#### What is being asked
Retype the entries below word for word, leaving out every picture.
Supplied entries Block Start
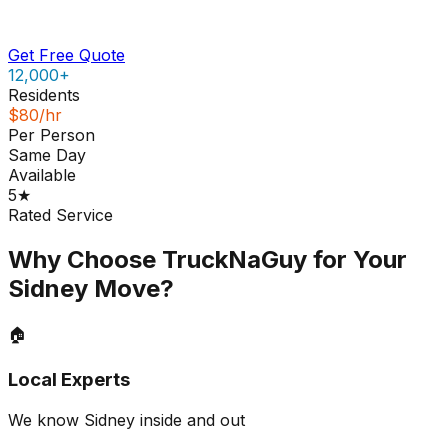
Get Free Quote
12,000+
Residents
$80/hr
Per Person
Same Day
Available
5★
Rated Service
Why Choose TruckNaGuy for Your
Sidney
Move?
🏠
Local Experts
We know Sidney inside and out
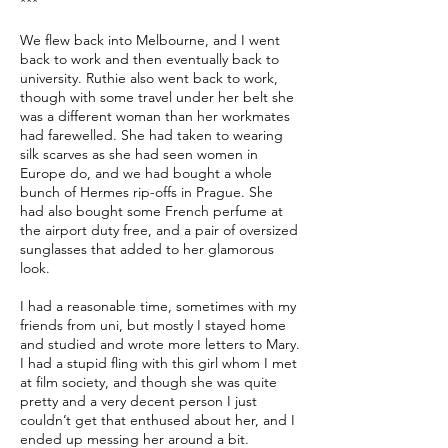
***
We flew back into Melbourne, and I went
back to work and then eventually back to
university. Ruthie also went back to work,
though with some travel under her belt she
was a different woman than her workmates
had farewelled. She had taken to wearing
silk scarves as she had seen women in
Europe do, and we had bought a whole
bunch of Hermes rip-offs in Prague. She
had also bought some French perfume at
the airport duty free, and a pair of oversized
sunglasses that added to her glamorous
look.
I had a reasonable time, sometimes with my
friends from uni, but mostly I stayed home
and studied and wrote more letters to Mary.
I had a stupid fling with this girl whom I met
at film society, and though she was quite
pretty and a very decent person I just
couldn’t get that enthused about her, and I
ended up messing her around a bit.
Supplied entries Block End
#### Answer for this exercise
Get Free Quote
12,000+
Residents
$80/hr
Per Person
Same Day
Available
5★
Rated Service
Why Choose TruckNaGuy for Your
Sidney
Move?
🏠
Local Experts
We know Sidney inside and out
***
We flew back into Melbourne, and I went
back to work and then eventually back to
university. Ruthie also went back to work,
though with some travel under her belt she
was a different woman than her workmates
had farewelled. She had taken to wearing
silk scarves as she had seen women in
Europe do, and we had bought a whole
bunch of Hermes rip-offs in Prague. She
had also bought some French perfume at
the airport duty free, and a pair of oversized
sunglasses that added to her glamorous
look.
I had a reasonable time, sometimes with my
friends from uni, but mostly I stayed home
and studied and wrote more letters to Mary.
I had a stupid fling with this girl whom I met
at film society, and though she was quite
pretty and a very decent person I just
couldn’t get that enthused about her, and I
ended up messing her around a bit.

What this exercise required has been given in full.